A Mumbai Income-Tax Appellate Tribunal (ITAT) has permitted Bank of America (BankAm) to set off losses related to securities transactions against profits gained in similar deals, despite the Income Tax department and the Commissioner (Appeals) disallowing such a set-off on grounds that such deals were in contravention of the Securities Contracts (Regulation) Act (SCR Act).

The losses sought to be set off against profits in other transactions were around Rs 13 lakh. The I-T and Commissioner (Appeals) held that the losses could not be set off as the broker had acted as a principal and not an agent. Section 15 of the SCR Act mandates the consent of the client, if the broker has to act as a principal.

BankAm argued that the transactions it had carried out with the broker as a principal had all the required consent, and pointed to the existence of bills and receipts as proof of such consent, besides its oral consent. The ITAT, after examining the point in detail, held that proofs for the same were not in existence.

Therefore, the ITAT held that the transactions were illegal. But this did not prevent the ITAT from examining the appeal of BankAm for allowing the losses incurred in such “illegal” transactions to be set off. The ITAT said in line with a ruling by the Supreme Court (SC) allowing losses in a similar case where the party involved incurred losses in transactions on heroin, that principles of morality are different from the views of the law.
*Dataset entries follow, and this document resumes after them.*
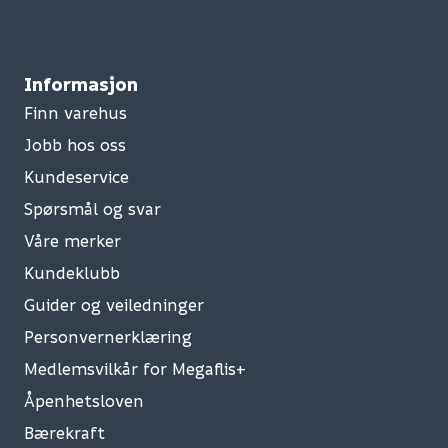
Informasjon
Finn varehus
Jobb hos oss
Kundeservice
Spørsmål og svar
Våre merker
Kundeklubb
Guider og veiledninger
Personvernerklæring
Medlemsvilkår for Megaflis+
Åpenhetsloven
Bærekraft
The ITAT quoted the SC judgement in the case of Dr TA Qureshi versus CIT. The apex court had held, “We fully agree with the High Court that the assessee was committing a highly immoral act in illegally manufacturing and selling heroin. However, cases are to be decided on legal principles and not on one’s own moral views. Law is different from morality, as the positivist jurists Bentham and Austin pointed out.”

In the aforesaid case, the apex court clearly stated since heroin seized was part of the stock-in-trade, it has to be allowed as business loss. The ITAT held, “In the light of the above (SC ruling), we have examined the instant case, where the assessee executed security transactions may be in violation of Section 15 of the Securities Contract Act, and the loss generated out of the said transaction, when undisputedly borne out of the books of asessee, is an allowable loss. Therefore, the said loss is eligible for set-off as claimed by the assessee.”